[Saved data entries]
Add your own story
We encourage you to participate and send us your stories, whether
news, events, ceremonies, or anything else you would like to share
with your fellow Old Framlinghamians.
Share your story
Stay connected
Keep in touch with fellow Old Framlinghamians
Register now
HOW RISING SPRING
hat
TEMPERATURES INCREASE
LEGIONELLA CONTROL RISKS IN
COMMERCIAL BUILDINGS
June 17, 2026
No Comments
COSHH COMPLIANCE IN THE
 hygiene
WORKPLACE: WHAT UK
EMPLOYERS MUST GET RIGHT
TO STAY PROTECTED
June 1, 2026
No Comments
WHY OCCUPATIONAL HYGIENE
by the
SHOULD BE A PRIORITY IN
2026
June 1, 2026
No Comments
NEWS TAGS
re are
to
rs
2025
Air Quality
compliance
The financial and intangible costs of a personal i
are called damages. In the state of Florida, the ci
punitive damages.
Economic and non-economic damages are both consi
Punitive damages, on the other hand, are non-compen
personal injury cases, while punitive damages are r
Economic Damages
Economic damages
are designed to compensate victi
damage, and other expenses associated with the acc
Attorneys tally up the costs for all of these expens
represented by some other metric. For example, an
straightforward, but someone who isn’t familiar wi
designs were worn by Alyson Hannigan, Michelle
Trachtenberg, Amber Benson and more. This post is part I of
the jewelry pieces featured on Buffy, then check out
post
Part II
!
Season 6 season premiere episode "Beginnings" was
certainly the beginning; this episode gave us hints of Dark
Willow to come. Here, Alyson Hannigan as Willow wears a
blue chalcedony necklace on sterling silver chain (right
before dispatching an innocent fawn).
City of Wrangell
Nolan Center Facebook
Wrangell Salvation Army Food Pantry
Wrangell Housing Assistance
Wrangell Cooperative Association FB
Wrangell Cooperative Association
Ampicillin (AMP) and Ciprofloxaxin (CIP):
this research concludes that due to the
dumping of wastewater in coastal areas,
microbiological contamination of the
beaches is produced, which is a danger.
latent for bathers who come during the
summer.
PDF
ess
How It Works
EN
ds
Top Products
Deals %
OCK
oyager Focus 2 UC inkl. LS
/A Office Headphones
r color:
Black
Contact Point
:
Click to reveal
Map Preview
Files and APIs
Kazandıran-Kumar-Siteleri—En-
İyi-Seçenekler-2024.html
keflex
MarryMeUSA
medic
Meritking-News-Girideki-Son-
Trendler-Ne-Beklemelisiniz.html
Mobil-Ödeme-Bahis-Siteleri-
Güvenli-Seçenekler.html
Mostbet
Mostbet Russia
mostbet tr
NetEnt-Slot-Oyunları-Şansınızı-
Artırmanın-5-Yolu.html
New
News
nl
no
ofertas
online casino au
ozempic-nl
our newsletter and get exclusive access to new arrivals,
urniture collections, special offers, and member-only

WHAT YOU HAVE TO DO: The entries above are to be transcribed in full and without error.

RESULT OF THIS EXERCISE:
Add your own story
We encourage you to participate and send us your stories, whether
news, events, ceremonies, or anything else you would like to share
with your fellow Old Framlinghamians.
Share your story
Stay connected
Keep in touch with fellow Old Framlinghamians
Register now
HOW RISING SPRING
hat
TEMPERATURES INCREASE
LEGIONELLA CONTROL RISKS IN
COMMERCIAL BUILDINGS
June 17, 2026
No Comments
COSHH COMPLIANCE IN THE
 hygiene
WORKPLACE: WHAT UK
EMPLOYERS MUST GET RIGHT
TO STAY PROTECTED
June 1, 2026
No Comments
WHY OCCUPATIONAL HYGIENE
by the
SHOULD BE A PRIORITY IN
2026
June 1, 2026
No Comments
NEWS TAGS
re are
to
rs
2025
Air Quality
compliance
The financial and intangible costs of a personal i
are called damages. In the state of Florida, the ci
punitive damages.
Economic and non-economic damages are both consi
Punitive damages, on the other hand, are non-compen
personal injury cases, while punitive damages are r
Economic Damages
Economic damages
are designed to compensate victi
damage, and other expenses associated with the acc
Attorneys tally up the costs for all of these expens
represented by some other metric. For example, an
straightforward, but someone who isn’t familiar wi
designs were worn by Alyson Hannigan, Michelle
Trachtenberg, Amber Benson and more. This post is part I of
the jewelry pieces featured on Buffy, then check out
post
Part II
!
Season 6 season premiere episode "Beginnings" was
certainly the beginning; this episode gave us hints of Dark
Willow to come. Here, Alyson Hannigan as Willow wears a
blue chalcedony necklace on sterling silver chain (right
before dispatching an innocent fawn).
City of Wrangell
Nolan Center Facebook
Wrangell Salvation Army Food Pantry
Wrangell Housing Assistance
Wrangell Cooperative Association FB
Wrangell Cooperative Association
Ampicillin (AMP) and Ciprofloxaxin (CIP):
this research concludes that due to the
dumping of wastewater in coastal areas,
microbiological contamination of the
beaches is produced, which is a danger.
latent for bathers who come during the
summer.
PDF
ess
How It Works
EN
ds
Top Products
Deals %
OCK
oyager Focus 2 UC inkl. LS
/A Office Headphones
r color:
Black
Contact Point
:
Click to reveal
Map Preview
Files and APIs
Kazandıran-Kumar-Siteleri—En-
İyi-Seçenekler-2024.html
keflex
MarryMeUSA
medic
Meritking-News-Girideki-Son-
Trendler-Ne-Beklemelisiniz.html
Mobil-Ödeme-Bahis-Siteleri-
Güvenli-Seçenekler.html
Mostbet
Mostbet Russia
mostbet tr
NetEnt-Slot-Oyunları-Şansınızı-
Artırmanın-5-Yolu.html
New
News
nl
no
ofertas
online casino au
ozempic-nl
our newsletter and get exclusive access to new arrivals,
urniture collections, special offers, and member-only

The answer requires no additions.